For people used to presidential candidate visits to Israel, Mitt Romney’s was a short, strange trip. Missing were the carefully scripted visits to high-profile places like Yad Vashem and Sederot. And though he did get a photo-op at the Western Wall, it wasn’t planned in advance. Press coverage was strictly controlled and interviews were minimal. Compared with candidate Barack Obama’s visit in 2008, this was a low-key affair.
What was going on?
Probably no American election has seen the global Jewish people more divided. Although President Obama’s popularity among Israelis has somewhat recovered after a disastrous first two years, it is nowhere near the approval levels that American Jews show for the President. Part of that is due to the difference cultural and political traditions that have emerged in the last sixty years — Israelis tend to feel more threatened by Arab might than by the American right.
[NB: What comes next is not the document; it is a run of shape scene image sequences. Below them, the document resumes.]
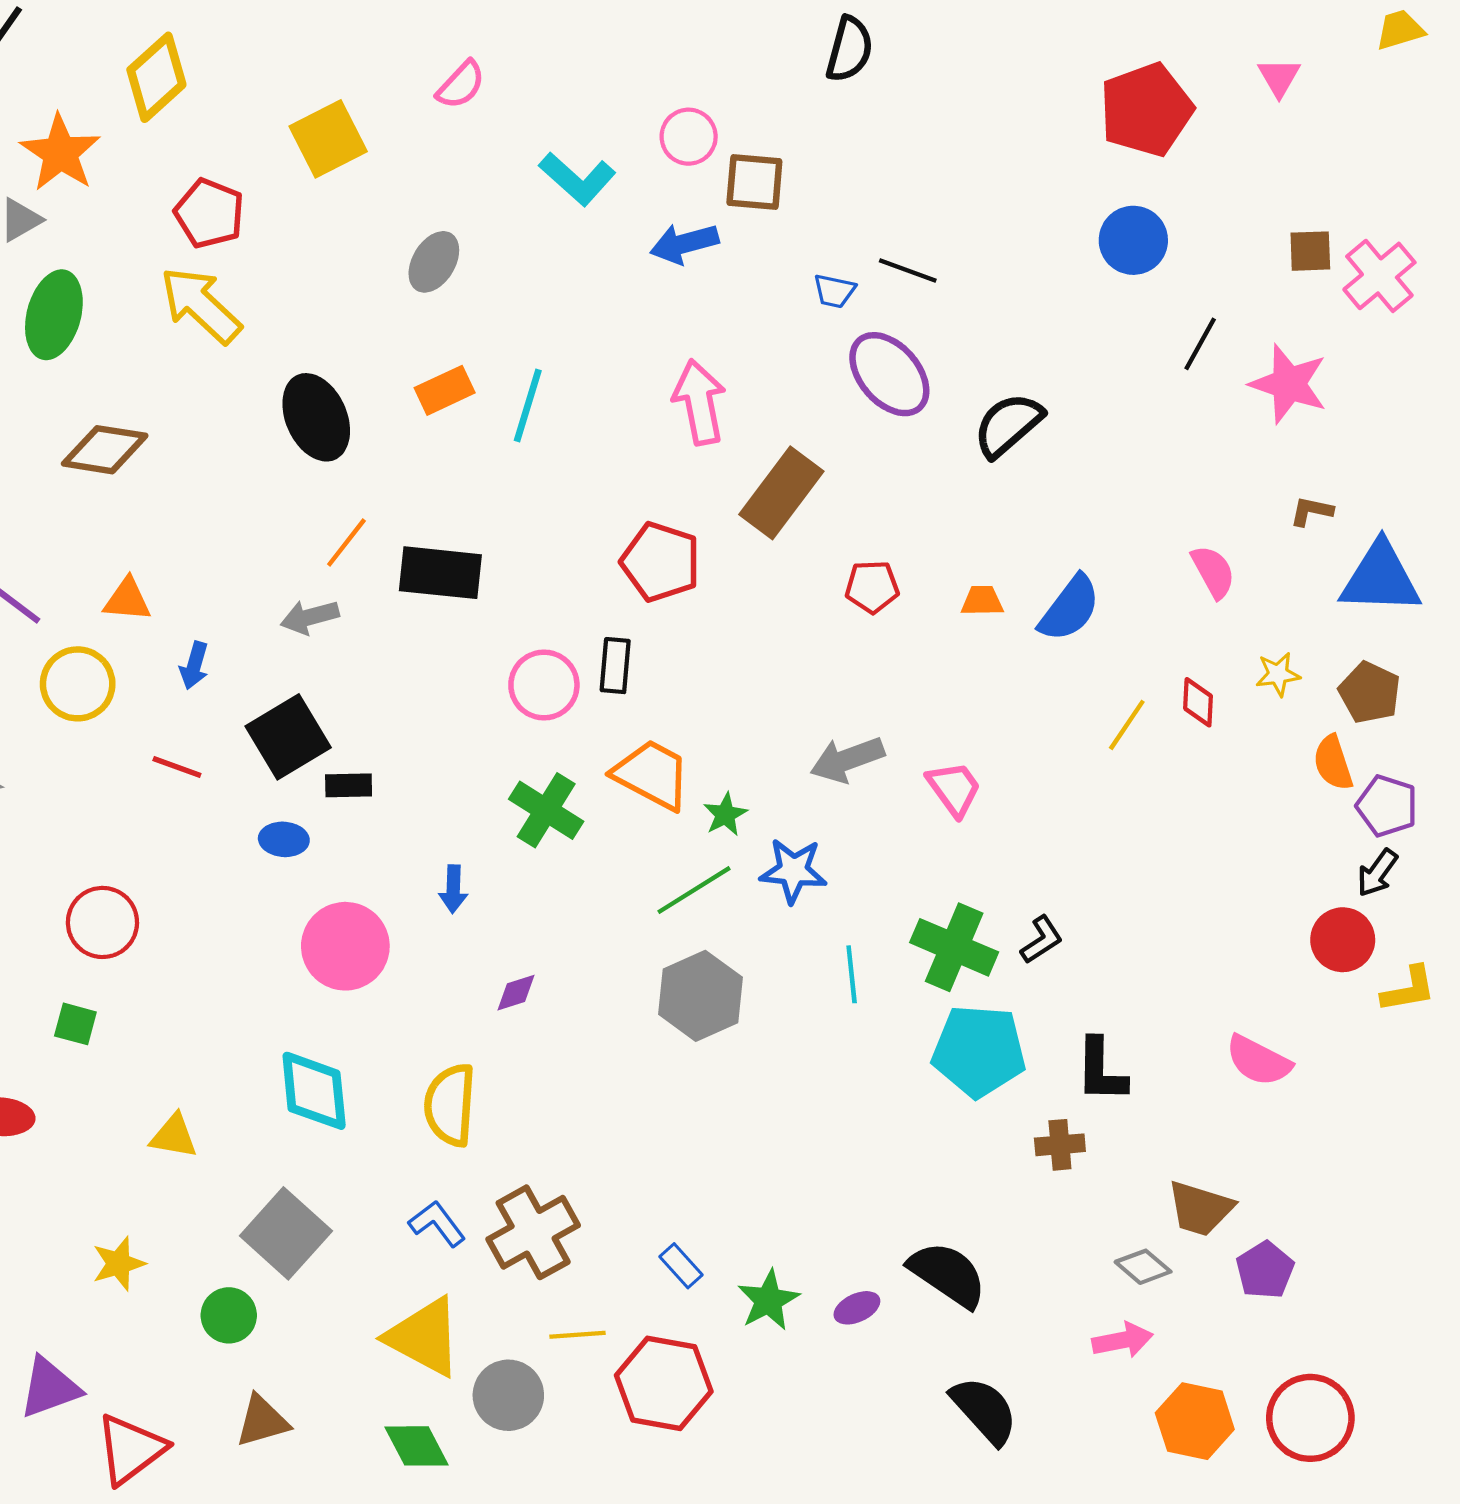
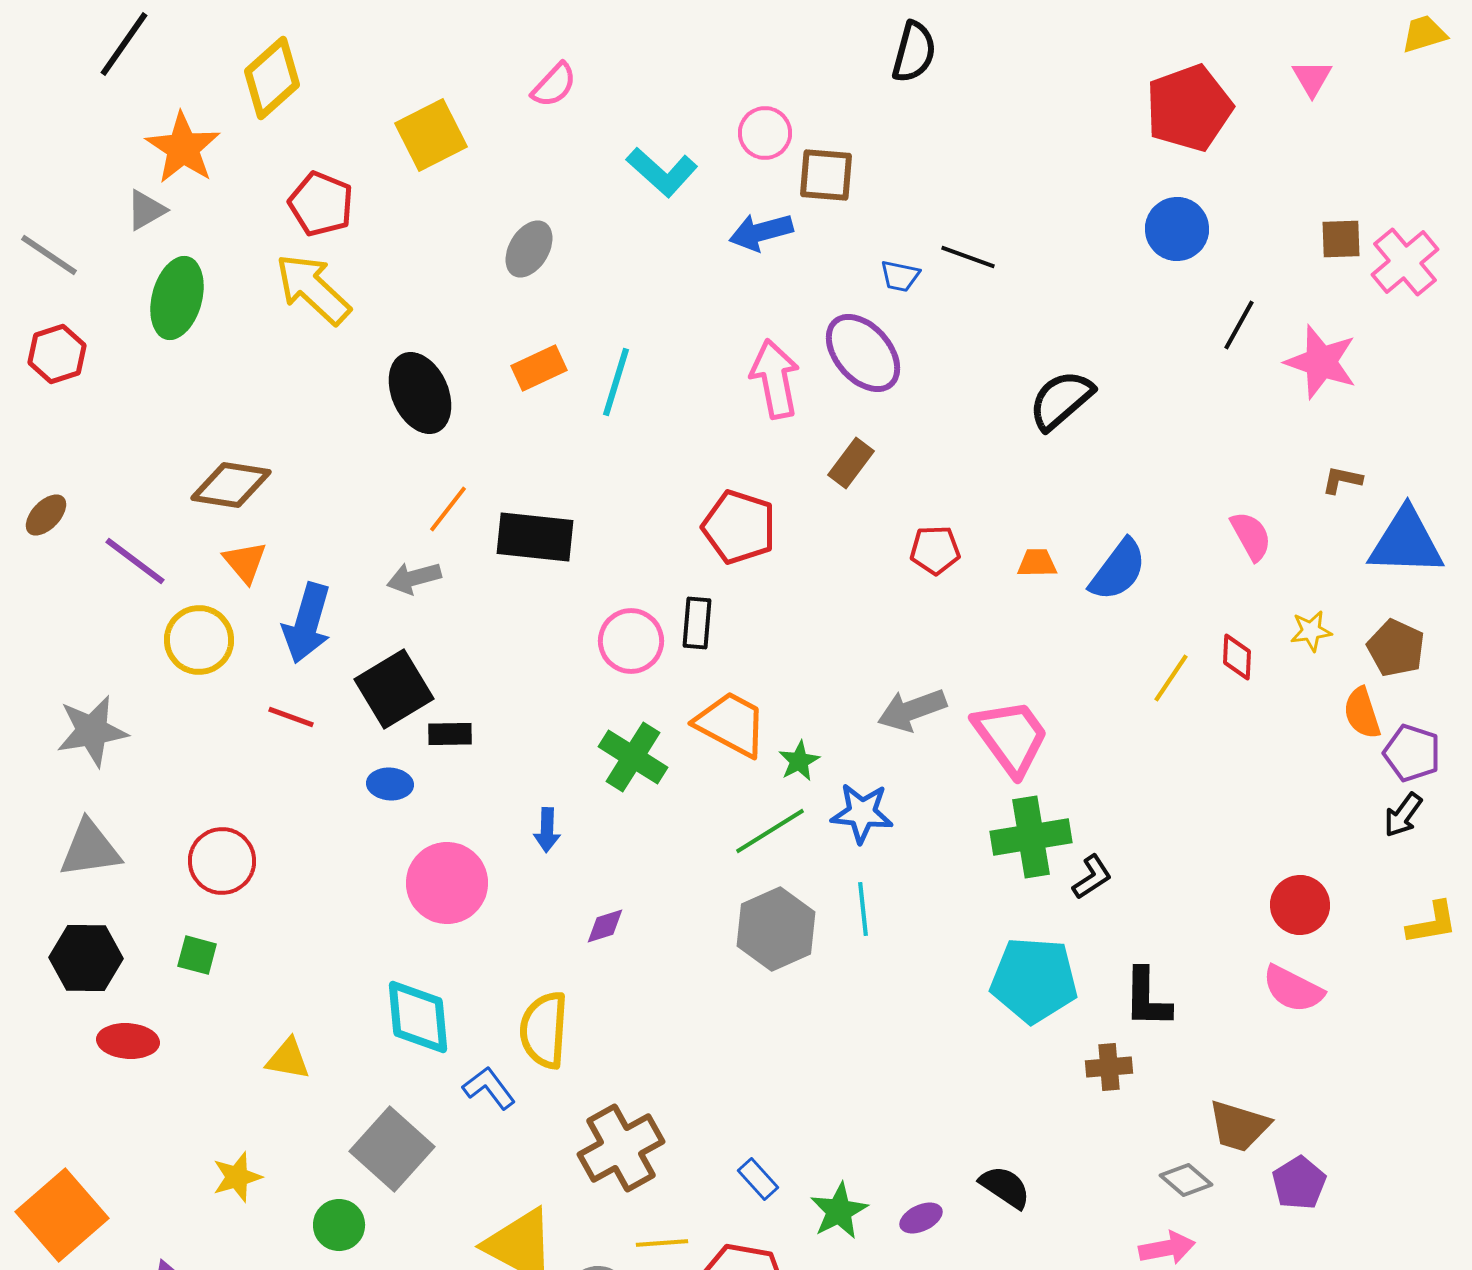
purple ellipse: (889, 374) -> (863, 353), moved
brown diamond: (105, 450) -> (231, 485), moved
brown rectangle: (781, 493) -> (851, 463), size x0.6
orange triangle: (127, 600) -> (245, 562), turned 45
blue arrow: (194, 666) -> (307, 623), size x1.8
pink trapezoid: (954, 789) -> (1011, 737), size x1.5
red circle: (1343, 940) -> (1300, 905), moved
green cross: (954, 947) -> (1031, 837), moved, turned -32
cyan line: (852, 974) -> (863, 909), moved
blue L-shape: (437, 1224) -> (489, 1088), moved
black semicircle: (948, 1274) -> (1005, 1187), size x0.7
Part of it has been Obama’s effervescent disdain for the Jewish State’s elected leaders, who are not really beloved by many American Jews either.
And in the wake of Israel’s strategic and economic rise over the last generation, coupled with American Jews’ relative economic and spiritual insecurity, we can understand why American Jews feel less of an urgency than ever before to choose their presidents based on what’s good for Israel.
But there’s something else in play here, a new demographic on the Israeli scene, a kind of natural selection if you will. For it turns out that American Jews who fall into many of the classic Republican categories (capitalist, religious, muscularly Zionist) are disproportionately a lot more likely to make their first or second homes in Israel than those who don’t. A community of wealthy American ex-pats (“olim by choice,” they are now called) has grown dramatically in the last decade, especially in places like Jerusalem, Raanana, Beit Shemesh, and Gush Etzion. But do not call them foreigners: They may send their kids to the Israeli military, but they continue to vote in U.S. elections, build their wealth in dollars, and pay U.S. taxes.
Collectively these ex-pats have a very large amount of money, in the tens of billions or more, and because they are in Israel but care deeply about America, they are willing to spend their capital to help influence their distant love — just as many American Jews pour money into influencing Israel. Absence plus passion plus wealth equals philanthropy.
The result is that we have here a large pool of potential funding for the Republican nearly-nominee. I’m not just talking about individual Israel-loving gazillionaires who make seven- or eight-figure gifts to super PACs. I’m talking dozens of “ordinary” millionaire types who really want to see Romney in Jerusalem — and in the White House — and were happy to pay $50,000 per plate for a 7:45 am event on a Monday morning to make sure he gets there.
So the dynamic of Romney’s visit in 2012 was naturally very different from that of candidate Barack Obama in 2008. For a Democrat, the challenge is always to prove to liberal American Jews that you are every bit as supportive of Israel as is the Republican. For a Republican, the goal is to raise money from American Jews who either live in Israel or wish they did.
Obviously I’m overstating. Democrats, too can raise money in Israel; Republicans, too, want to garner support of Israel-supporting voters in swing states like Ohio and Florida. The point is, however, that if Romney’s visit seemed unusual, it was because his aims were, on balance, less symbolic and more practical—less about publicity and more about fundraising. I have often carped about how American Jews view Israel as a set for their own inner movies, rather than as a real country. But for Romney, Israel is not a movie set at all: Like London, it’s become an actual power hub, a genuine source of support for his campaign.
And this, my friends, is an astonishing thought.
The most important story in all of this, in other words, isn’t about Mitt Romney at all. It’s about Israel. It is, in fact, a powerful sign of Israel’s remarkable rising global profile.
Of course, some people will bristle at the thought of the pristine kibbutz of their dreams turning into a coffer for presumptive Republican leaders. Others will be too attached to the image of Israel as forever fighting a losing battle for survival to believe that its profile is rising in any respect.
But at least one part of the Zionist dream is being fulfilled before our eyes: It was not long ago that our president, Shimon Peres, envisioned Israel becoming a financial center for the world, like Hong Kong or Singapore. (It was he who, as finance minister a decade before Benjamin Netanyahu came to power, ushered Israel into the capitalist era.) And it was the capitalist Theodor Herzl who, a century ago, imagined a magnet for wealthy Jews in Palestine. Today we see potential leaders of the free world turning to Israel for support.
If Israel really has become a capitol of capital, we all have cause to rejoice. Unless, of course, you see Romney’s fall as being more urgent than Israel’s rise.